Himeshima meaning “Princess Island” is a village island located in Ōita Prefecture of southwest Japan. The sleepy little town of 7 kms is easily accessible by Imi Port. From here you can get nice views of Kyushu, Honshu and Shikoku mountains, where we had been trekking for the past few days.
The island has its own laws, under which village employees earn about a third less pay than public servants elsewhere in Japan, though they work the same hours. This has allowed the village to create more jobs: it now directly or indirectly employs a fifth of all working islanders. The main occupations on the island are fishing and shrimp farming. To keep things balanced, prices of goods are also considerably less than mainland.
Every August, there is a Shinto religious ceremony, Kitsune matsuri (Fox Dance festival) featuring dancers dressed as foxes that attracts many visitors. Otherwise, people from mainland Japan come here to get away from the hustle and bustle of city life. The best way to explore the area is on a bike or on foot.
Here are a few snapshots of life around the island.
The lighthouse on the eastern tip is a good spot to get a picture perfect view of the island.
A crescent shape beach looks exceptionally clean, but there are no people here on a sunny afternoon. The Japanese people only hit the beach during auspicious 3 weeks in the summer.
One can wander through the maze of streets, looking at well kept homes that have traditional Japanese gardens, shrines and vegetable plots.
The streets are quiet all times of the day. You wonder where the 2k inhabitants are!
Himeshima’s most famous product is the kuruma ebi (tiger prawn) that is exported to restaurants across Japan. It is fresh and delicious, as you can see the shrimp farms all over. October is the main season for the prawns and in that month the island also hosts a kuruma ebi festival. Traditionally, it is eaten alive!

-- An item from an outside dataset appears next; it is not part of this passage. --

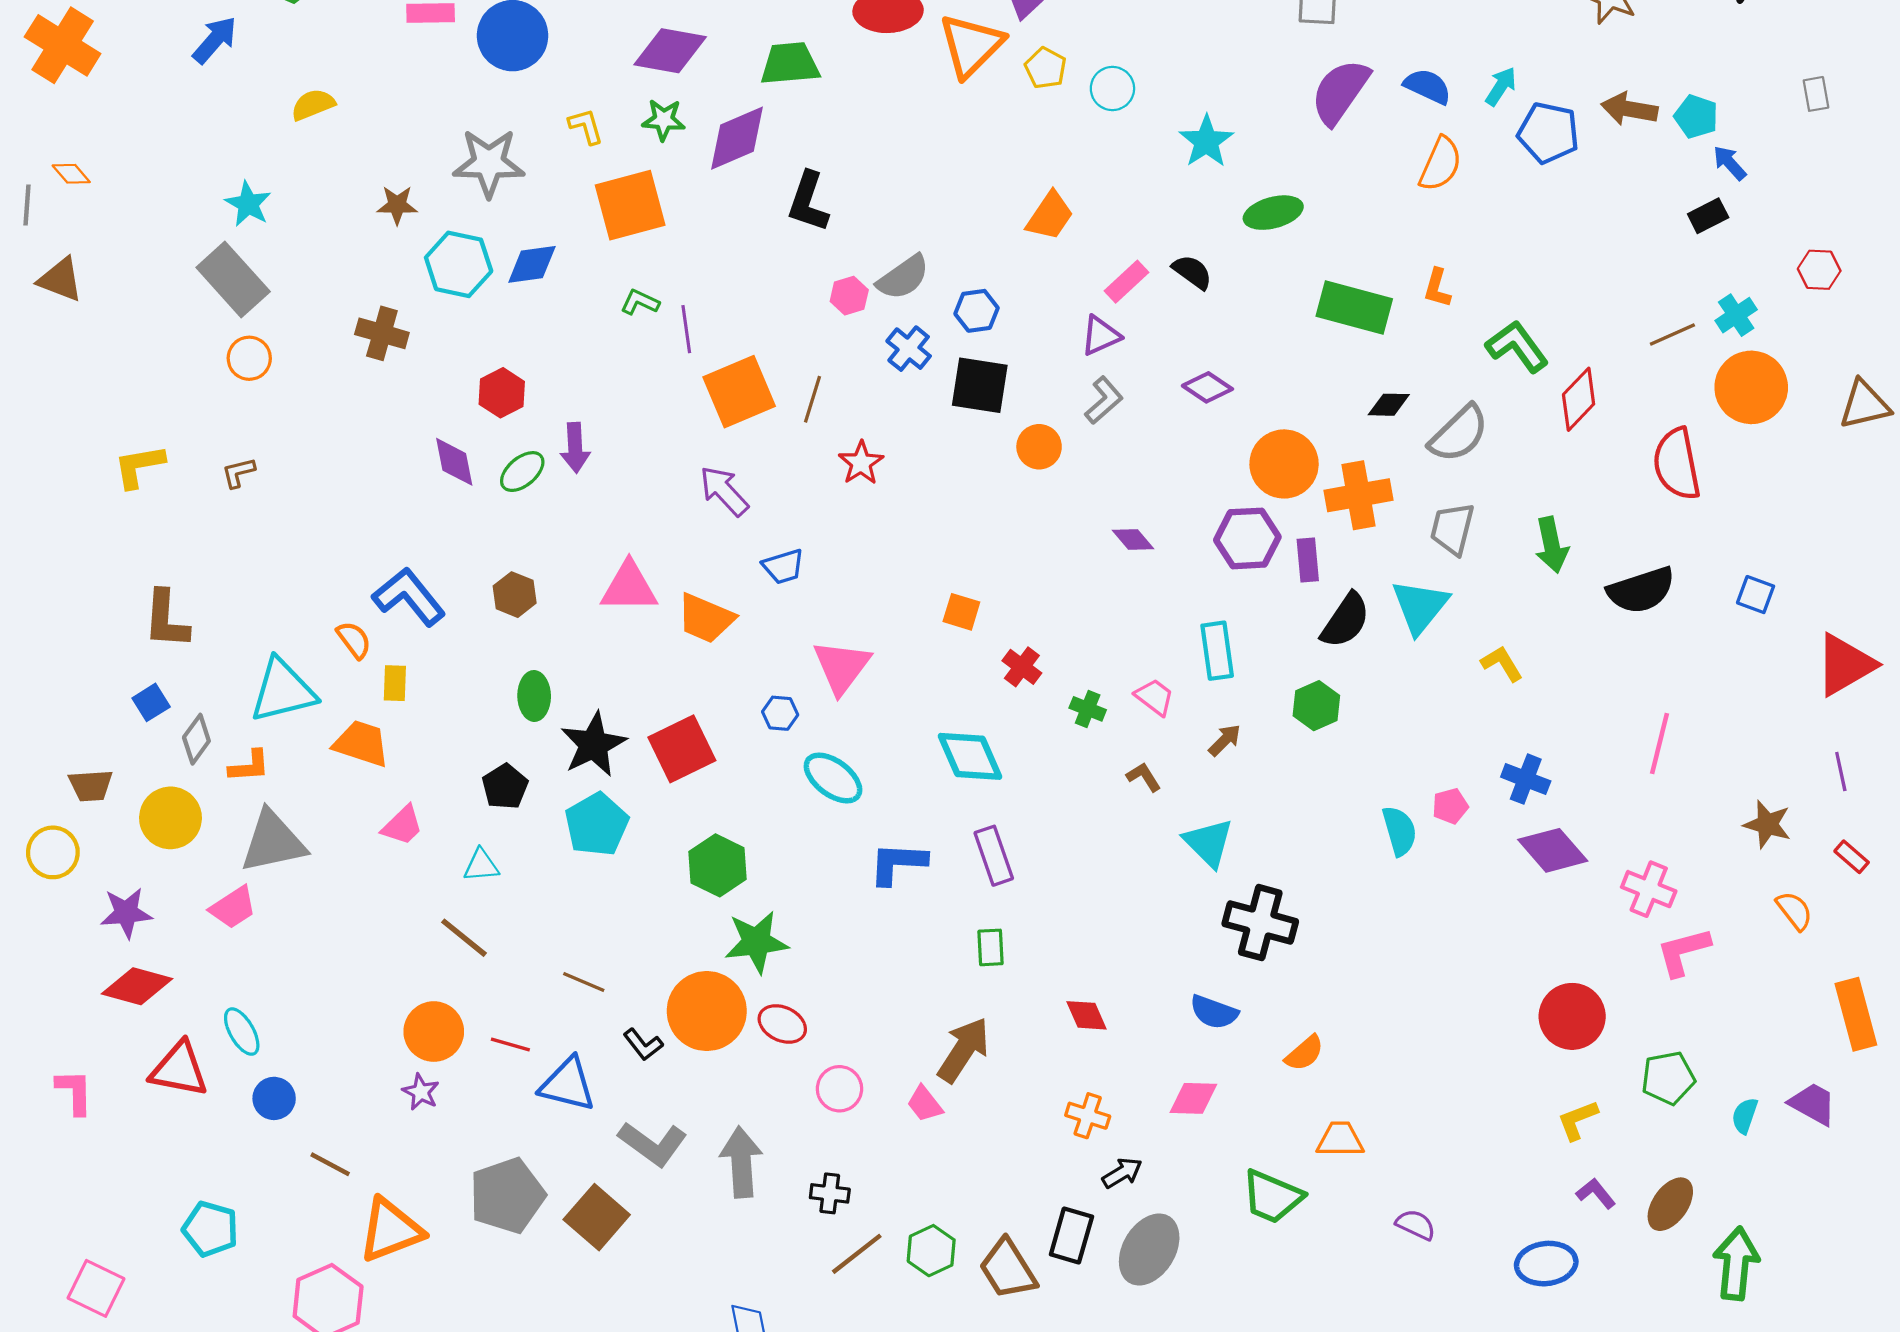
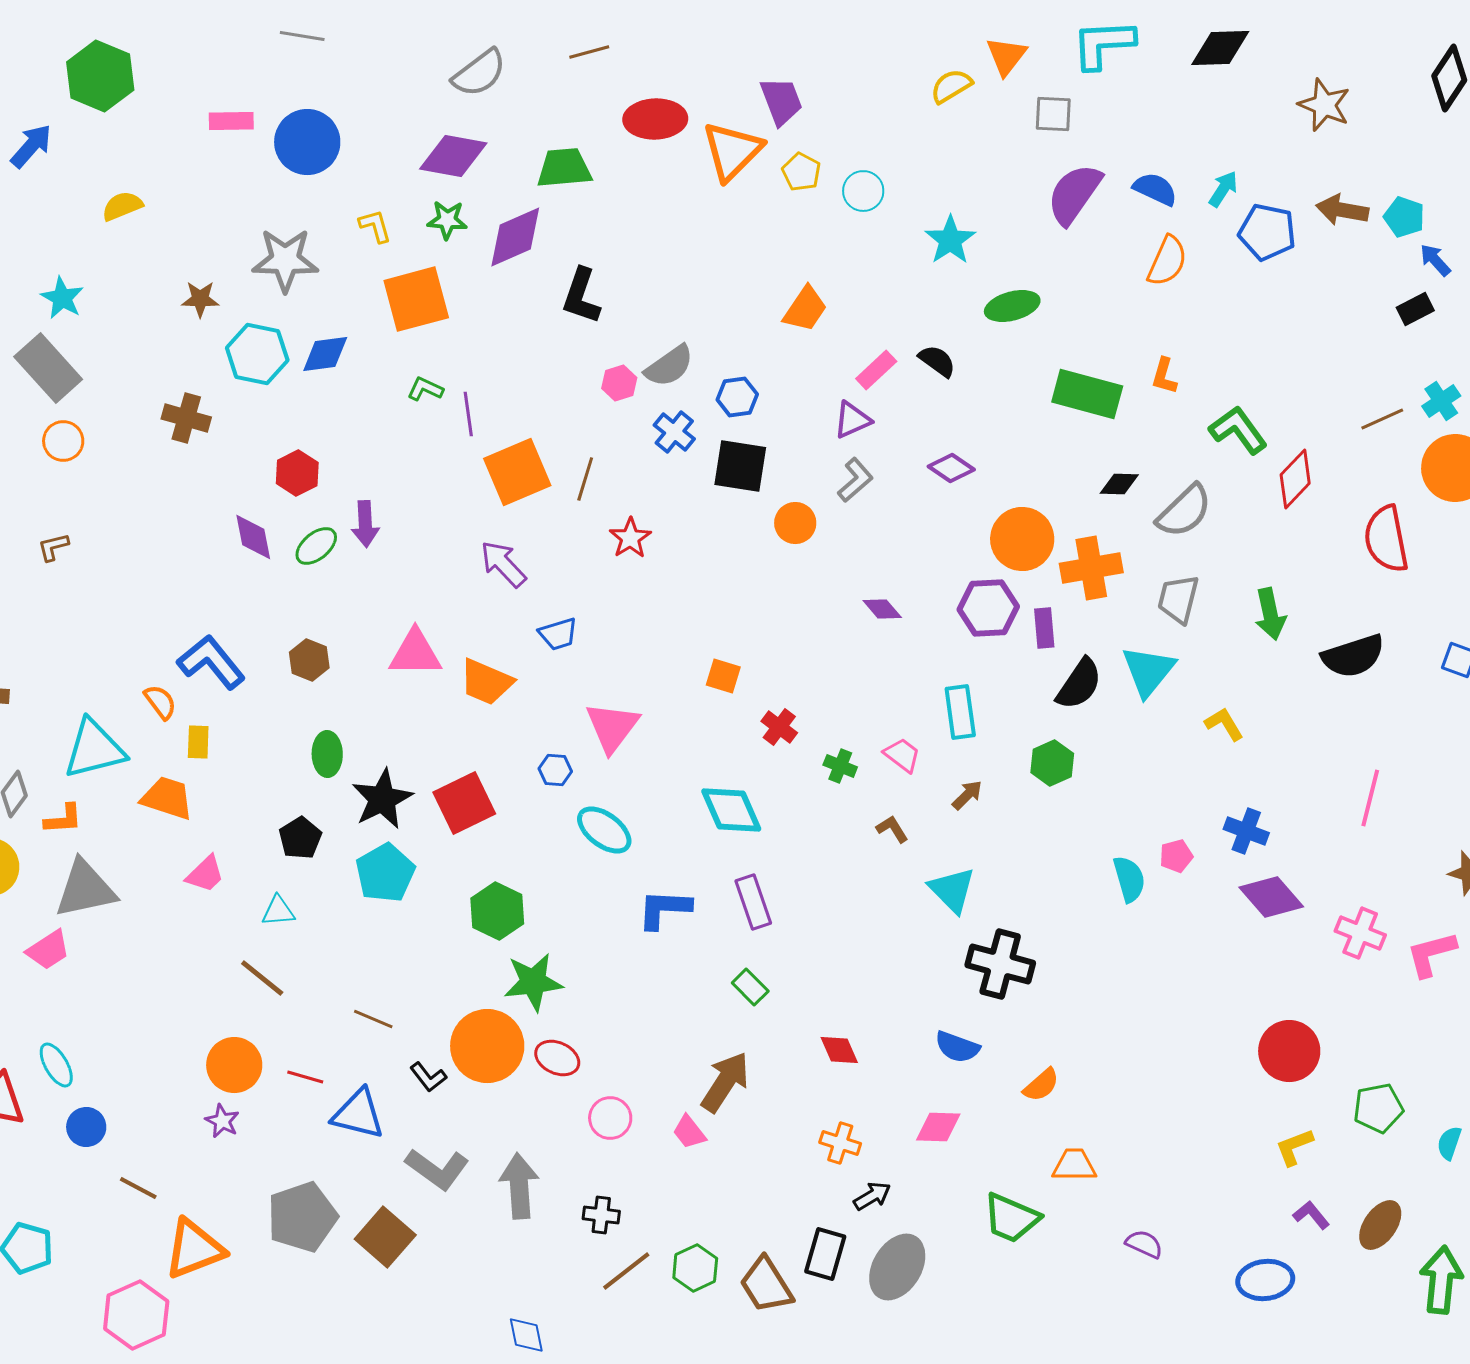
green rectangle: (991, 947) -> (750, 987), turned -42
pink L-shape: (1683, 952) -> (1431, 954), moved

The most scenic spot the island has to offer is in the north east. Here you will need to climb a hill to reach Sennin-do – a tiny temple building that sits on a rock looking out over the sea, and wind-bent pines gripping the obsidian stones right next to it.
We pause at an old post office in ruins, as we make our way to the oldest mayor’s home. This is now a open house museum where visitors can see traditional floors, kitchen equipment, and the ancient life.
The people in Himeshima are very friendly and the island has a certain relaxed charm about it. You can walk around the entire place in less than a day, but if you want to sit back and do nothing, come for as long as you want.
Himeshima was one of our stops during the Kinisaki Trek with Walk Japan tours.